------ Exercise materials
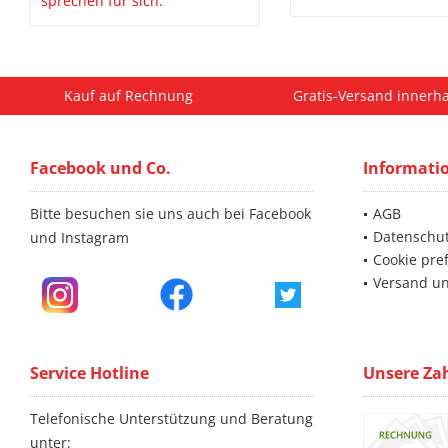
sprechen für sich:
Kauf auf Rechnung
Gratis-Versand innerha
Facebook und Co.
Informati
Bitte besuchen sie uns auch bei Facebook
AGB
Datenschu
und Instagram
Cookie pre
Versand u
Service Hotline
Unsere Za
Telefonische Unterstützung und Beratung
unter:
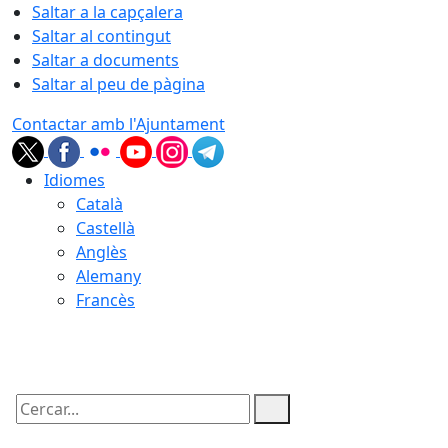
Saltar a la capçalera
Saltar al contingut
Saltar a documents
Saltar al peu de pàgina
Contactar amb l'Ajuntament
Idiomes
Català
Castellà
Anglès
Alemany
Francès
05.08.2026 | 22:54
Cercar:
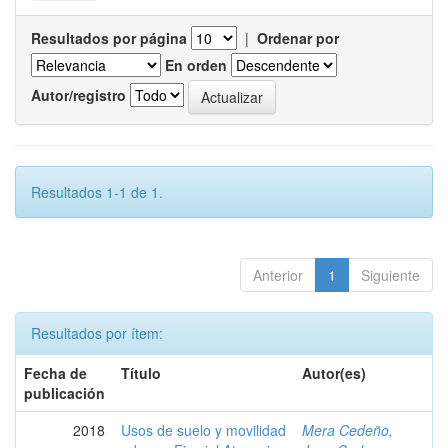
Resultados por página
|
Ordenar por
En orden
Autor/registro
Resultados 1-1 de 1.
Anterior
1
Siguiente
Resultados por ítem:
Fecha de
Título
Autor(es)
publicación
2018
Usos de suelo y movilidad
Mera Cedeño,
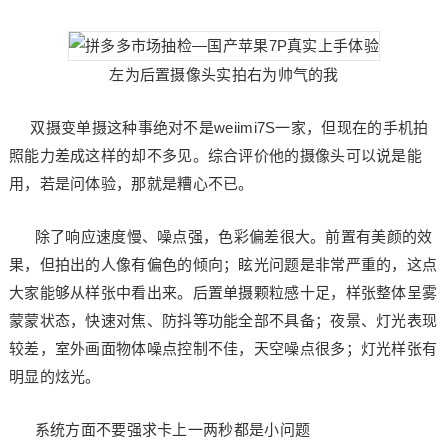
左为后置摄像头实拍右为帅气的我
双摄变单摄这种事绝对不是weiimi7S一家，但现在的手机拍
照能力差成这样的却不多见。综合评价他的摄像头可以说是能
用，若是问体验，那就是糟心不已。
除了响应速度慢、噪点强，色彩偏差很大。前置有美颜的效
果，但拍出的人像有偏色的倾向；眩光问题是非常严重的，这点
大家能够从样张中看出来。后置单摄颗粒感十足，样张整体呈雾
蒙蒙状态，快速对焦、防抖等功能全部不具备；夜景、灯光表现
较差，室外画面物体噪点控制不佳，天空噪点很多；灯光样张有
明显的炫光。
系统方面不要强求卡上一两秒都是小问题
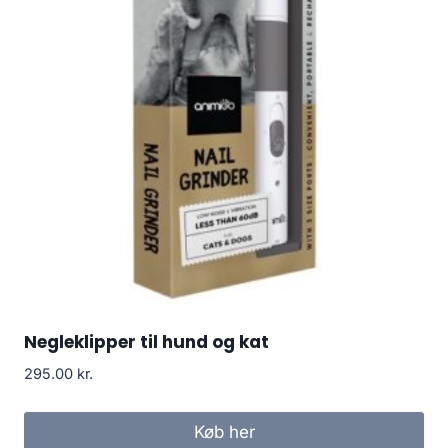
Negleklipper til hund og kat
295.00
kr.
Køb her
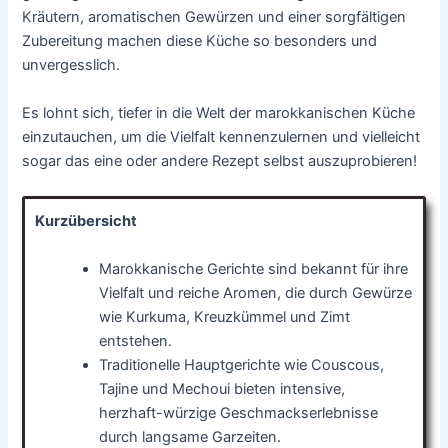
Kräutern, aromatischen Gewürzen und einer sorgfältigen
Zubereitung machen diese Küche so besonders und
unvergesslich.
Es lohnt sich, tiefer in die Welt der marokkanischen Küche
einzutauchen, um die Vielfalt kennenzulernen und vielleicht
sogar das eine oder andere Rezept selbst auszuprobieren!
Kurzübersicht
Marokkanische Gerichte sind bekannt für ihre
Vielfalt und reiche Aromen, die durch Gewürze
wie Kurkuma, Kreuzkümmel und Zimt
entstehen.
Traditionelle Hauptgerichte wie Couscous,
Tajine und Mechoui bieten intensive,
herzhaft-würzige Geschmackserlebnisse
durch langsame Garzeiten.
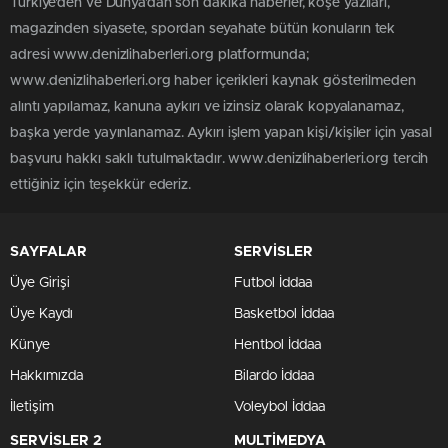
Türkiye'den ve Dünya’dan son dakika haberler, köşe yazıları,
magazinden siyasete, spordan seyahate bütün konuların tek
adresi www.denizlihaberleri.org platformunda;
www.denizlihaberleri.org haber içerikleri kaynak gösterilmeden
alıntı yapılamaz, kanuna aykırı ve izinsiz olarak kopyalanamaz,
başka yerde yayınlanamaz. Aykırı işlem yapan kişi/kişiler için yasal
başvuru hakkı saklı tutulmaktadır. www.denizlihaberleri.org tercih
ettiğiniz için teşekkür ederiz.
SAYFALAR
SERVİSLER
Üye Girişi
Futbol İddaa
Üye Kaydı
Basketbol İddaa
Künye
Hentbol İddaa
Hakkımızda
Bilardo İddaa
İletişim
Voleybol İddaa
SERVİSLER 2
MULTİMEDYA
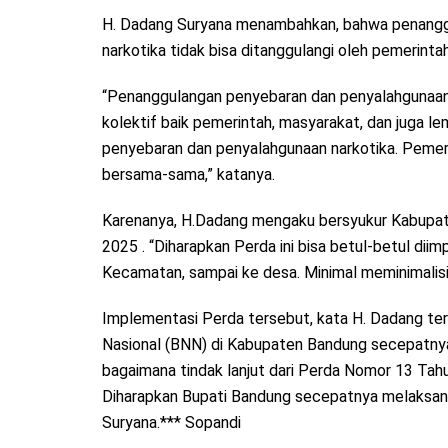
H. Dadang Suryana menambahkan, bahwa penangg
narkotika tidak bisa ditanggulangi oleh pemerintah
“Penanggulangan penyebaran dan penyalahgunaan 
kolektif baik pemerintah, masyarakat, dan juga 
penyebaran dan penyalahgunaan narkotika. Pemeri
bersama-sama,” katanya.
Karenanya, H.Dadang mengaku bersyukur Kabupa
2025 . “Diharapkan Perda ini bisa betul-betul di
Kecamatan, sampai ke desa. Minimal meminimalisir
Implementasi Perda tersebut, kata H. Dadang t
Nasional (BNN) di Kabupaten Bandung secepatnya d
bagaimana tindak lanjut dari Perda Nomor 13 Tahu
Diharapkan Bupati Bandung secepatnya melaksana
Suryana.*** Sopandi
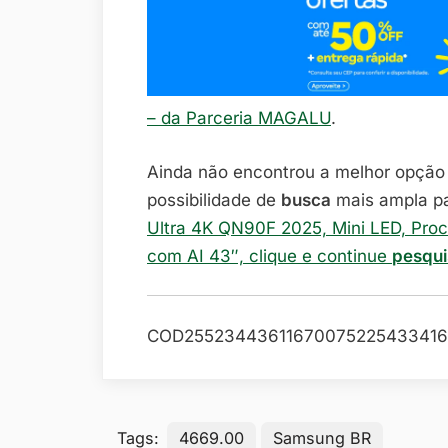
– da Parceria MAGALU
.
Ainda não encontrou a melhor opçã
possibilidade de
busca
mais ampla p
Ultra 4K QN90F 2025, Mini LED, Pro
com AI 43″, clique e continue
pesqu
COD25523443611670075225433416
Tags:
4669.00
Samsung BR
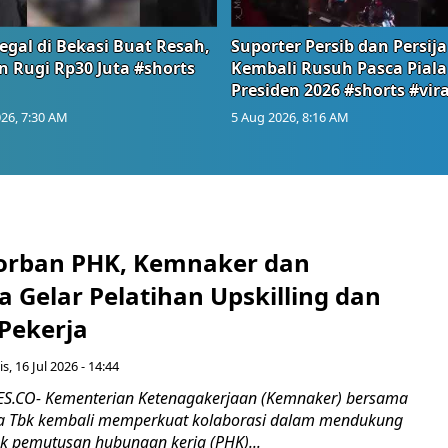
egal di Bekasi Buat Resah,
Suporter Persib dan Persija
n Rugi Rp30 Juta #shorts
Kembali Rusuh Pasca Piala
Presiden 2026 #shorts #vira
26, 7:30 AM
5 Aug 2026, 8:16 AM
orban PHK, Kemnaker dan
 Gelar Pelatihan Upskilling dan
 Pekerja
s, 16 Jul 2026 - 14:44
.CO- Kementerian Ketenagakerjaan (Kemnaker) bersama
 Tbk kembali memperkuat kolaborasi dalam mendukung
k pemutusan hubungan kerja (PHK)...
------------
Brief. Show a copy of each line from the records above in which the string "Resultados" occurs.

Exercise solution.
Resultados por página
Resultados 1-1 de 1.
Resultados por ítem:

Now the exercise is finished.